*What to do*.
Set down, word for word, the line with "Организовать" and the lines after it through the final line of the data below, without pictures.

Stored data
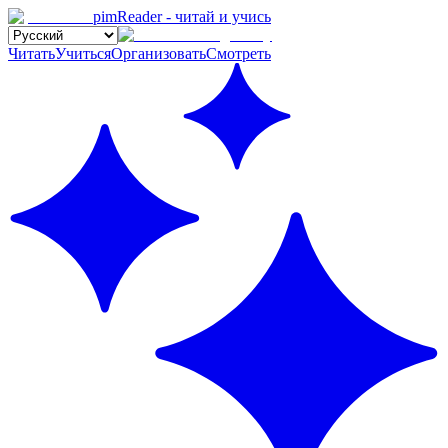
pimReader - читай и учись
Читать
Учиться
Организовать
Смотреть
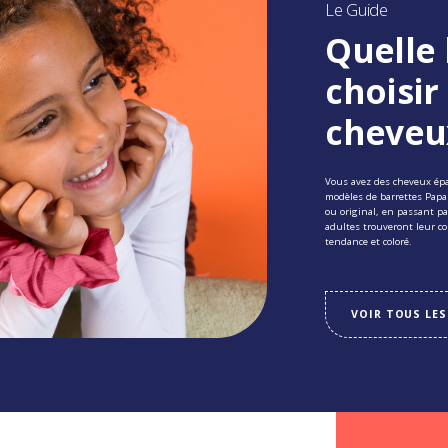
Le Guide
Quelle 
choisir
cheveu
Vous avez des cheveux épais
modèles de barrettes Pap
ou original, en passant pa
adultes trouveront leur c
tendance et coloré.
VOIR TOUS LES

*Task solution*.
Организовать
Смотреть
Le Guide
Quelle 
choisir
cheveu
Vous avez des cheveux épais
modèles de barrettes Pap
ou original, en passant pa
adultes trouveront leur c
tendance et coloré.
VOIR TOUS LES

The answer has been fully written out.